Como uma criança encerrada numa hipótese! Não digo que tudo seja falso… mas diz-mo como se eu fosse um… fenómeno, uma coisa que observa de uma montanha da qual nunca desce.”

Retomou fôlego — longo, ligeiramente trémulo.

“E ao mesmo tempo… admito… estou abalado. Porque… talvez tenha razão… talvez. Ou não razão, mas talvez toque em algo. E não sei onde dói.”

Levantou-se. Deu alguns passos.
Depois voltou a sentar-se bruscamente.

“Mas diga-me, Lucian: como sabe tudo isso?”

“Eu nada sei,” respondeu Lucian suavemente. “Formulo… suponho… Só você sabe, só você pode confirmar ou não. Eu ouço-o… Vejo os desenhos que traz… os seus desenhos!”

Igniatius sorriu — um sorriso triste, falsamente trocista:

“Ah! Agora fala como eu. Você propõe, eu disponho. Estranho… realmente… talvez até um pouco engraçado… ou tocante. Como se tivesse passado a ser o meu espelho.
Um espelho que receio olhar, porque poderia devolver-me algo demasiado íntimo.”

Inclinou-se para a frente:

“E você, Lucian? Quem o analisa… a si? Quem o ouve quando escreve essas frases longas, onde se sente que procura através de mim algo que não é apenas meu?”

Lucian manteve-se calmo.
Mas os seus dedos cerraram-se, imperceptivelmente, sobre a lombada do caderno… o que Igniatius viu de imediato, com vigilância quase animal.

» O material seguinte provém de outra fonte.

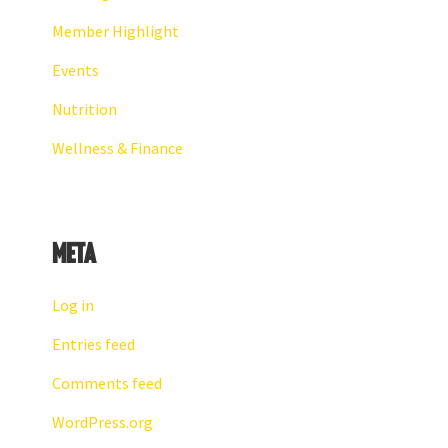
Member Highlight
Events
Nutrition
Wellness & Finance
Meta
Log in
Entries feed
Comments feed
WordPress.org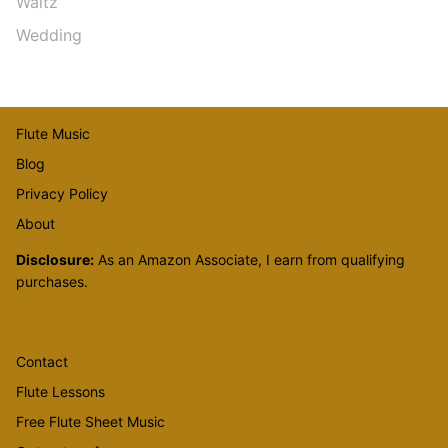
Waltz
Wedding
Flute Music
Blog
Privacy Policy
About
Disclosure:
As an Amazon Associate, I earn from qualifying
purchases.
Contact
Flute Lessons
Free Flute Sheet Music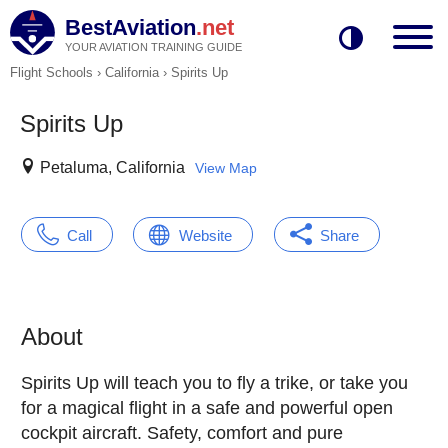
BestAviation
.net
YOUR AVIATION TRAINING GUIDE
Flight Schools
›
California
›
Spirits Up
Spirits Up
Petaluma, California
View Map
Call
Website
Share
About
Spirits Up will teach you to fly a trike, or take you
for a magical flight in a safe and powerful open
cockpit aircraft. Safety, comfort and pure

“Ah! Está a ver?” exclamou. “Aí — um sinal! Segura o seu caderno como se fosse uma mão que não quer largar.
Talvez você também tenha uma besta lá dentro, um burro silencioso ou uns pequenos cães azuis que vi desenhados no seu caderno.
Talvez as suas notas sejam a sua palha, o seu refúgio.
Talvez precise mais de escrever sobre mim… do que eu de lhe falar.”

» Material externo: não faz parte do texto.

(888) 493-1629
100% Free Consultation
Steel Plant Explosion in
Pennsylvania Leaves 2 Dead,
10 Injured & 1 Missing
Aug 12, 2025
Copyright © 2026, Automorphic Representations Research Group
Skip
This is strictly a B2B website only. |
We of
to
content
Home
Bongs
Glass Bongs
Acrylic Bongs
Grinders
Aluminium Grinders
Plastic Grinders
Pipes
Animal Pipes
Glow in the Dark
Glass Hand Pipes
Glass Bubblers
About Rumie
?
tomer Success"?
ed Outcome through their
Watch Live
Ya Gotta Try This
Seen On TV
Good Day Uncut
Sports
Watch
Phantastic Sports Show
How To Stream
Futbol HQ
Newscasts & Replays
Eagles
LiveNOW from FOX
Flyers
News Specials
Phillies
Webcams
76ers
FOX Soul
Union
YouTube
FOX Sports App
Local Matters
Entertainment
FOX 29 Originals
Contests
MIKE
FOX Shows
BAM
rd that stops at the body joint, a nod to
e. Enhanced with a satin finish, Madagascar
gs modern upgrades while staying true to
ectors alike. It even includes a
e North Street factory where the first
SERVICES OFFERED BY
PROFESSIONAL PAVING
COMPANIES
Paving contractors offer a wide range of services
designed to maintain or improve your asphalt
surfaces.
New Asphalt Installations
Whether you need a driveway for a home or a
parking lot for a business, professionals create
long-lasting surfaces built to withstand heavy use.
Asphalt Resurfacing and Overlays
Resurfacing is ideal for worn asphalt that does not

Deixou escapar uma pequena risada, discreta e nervosa, ao mesmo tempo excessiva e comovente.

“Veja-nos, Lucian. Parece que os papéis se invertem. Você escreve sobre mim e desenha-me… e agora sou eu quem interpreta…
Como se os nossos lugares fossem um chapitô desmontado e montado outra vez pelo tempo e pelo vento.”

Acrescentou, num tom mais grave:

“Sugere que eu desloco cenas… mas você, Lucian — o que desloca nas suas notas e desenhos?
O que espera encontrar lá?
Porque é que o nome Igniatius o comove tanto quanto a mim?
Porque é que, quando falo do burro, vejo no seu olhar um brilho — quase de ciúme? Engano-me, ou é nostalgia?”

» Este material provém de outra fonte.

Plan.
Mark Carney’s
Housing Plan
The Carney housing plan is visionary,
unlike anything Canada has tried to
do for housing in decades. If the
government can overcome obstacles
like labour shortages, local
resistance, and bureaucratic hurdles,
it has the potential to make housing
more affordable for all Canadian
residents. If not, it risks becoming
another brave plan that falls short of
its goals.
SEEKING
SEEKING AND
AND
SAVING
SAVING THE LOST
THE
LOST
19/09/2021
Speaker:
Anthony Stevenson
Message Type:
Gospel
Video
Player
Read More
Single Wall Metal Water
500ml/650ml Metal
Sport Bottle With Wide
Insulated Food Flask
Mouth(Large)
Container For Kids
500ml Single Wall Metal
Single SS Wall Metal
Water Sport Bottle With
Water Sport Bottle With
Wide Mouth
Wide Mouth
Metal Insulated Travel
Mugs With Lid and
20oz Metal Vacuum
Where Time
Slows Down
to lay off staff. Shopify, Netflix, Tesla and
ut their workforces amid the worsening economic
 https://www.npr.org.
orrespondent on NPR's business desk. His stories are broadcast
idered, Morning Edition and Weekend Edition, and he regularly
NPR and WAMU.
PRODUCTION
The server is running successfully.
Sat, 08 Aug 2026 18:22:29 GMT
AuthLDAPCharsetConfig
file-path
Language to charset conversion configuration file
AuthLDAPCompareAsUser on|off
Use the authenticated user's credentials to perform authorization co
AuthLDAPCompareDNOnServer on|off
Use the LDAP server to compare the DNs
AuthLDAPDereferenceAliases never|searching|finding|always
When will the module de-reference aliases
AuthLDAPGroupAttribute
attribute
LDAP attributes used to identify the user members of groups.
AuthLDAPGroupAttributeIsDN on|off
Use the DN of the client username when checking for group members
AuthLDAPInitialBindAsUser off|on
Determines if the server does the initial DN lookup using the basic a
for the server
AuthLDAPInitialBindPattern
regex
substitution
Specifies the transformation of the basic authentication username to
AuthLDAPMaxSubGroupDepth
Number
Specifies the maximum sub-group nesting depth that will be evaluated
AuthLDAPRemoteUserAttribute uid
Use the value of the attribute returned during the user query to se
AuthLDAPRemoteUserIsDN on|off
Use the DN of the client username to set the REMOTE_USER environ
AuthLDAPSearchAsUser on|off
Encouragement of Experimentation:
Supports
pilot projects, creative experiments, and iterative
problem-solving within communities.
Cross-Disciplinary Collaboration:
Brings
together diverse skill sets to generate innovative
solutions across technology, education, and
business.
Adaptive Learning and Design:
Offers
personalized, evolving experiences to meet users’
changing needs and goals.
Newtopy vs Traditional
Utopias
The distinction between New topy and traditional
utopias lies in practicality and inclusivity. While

Lucian abriu a boca, sem grande convicção, talvez para responder, mas Igniatius ergueu a mão.

“Não. Agora não. Não quero a sua resposta.
Quero que ouça que eu também vejo… que também sinto… que também percebo a sombra que projecta sobre a minha história.
E talvez a sua sombra… encaixe bem de mais na minha.”

Baixou os olhos, como se estivesse exausto da sua própria intensidade.

“Não lhe guardo rancor, Lucian. Talvez até o admire.
Mas quero que saiba que não sou apenas uma ilha que se move.
Você também é móvel, difícil de apreender.
Talvez você mesmo seja uma espécie de arquipélago.
E talvez… talvez, no fundo… tenhamos os dois medo da mesma tempestade.”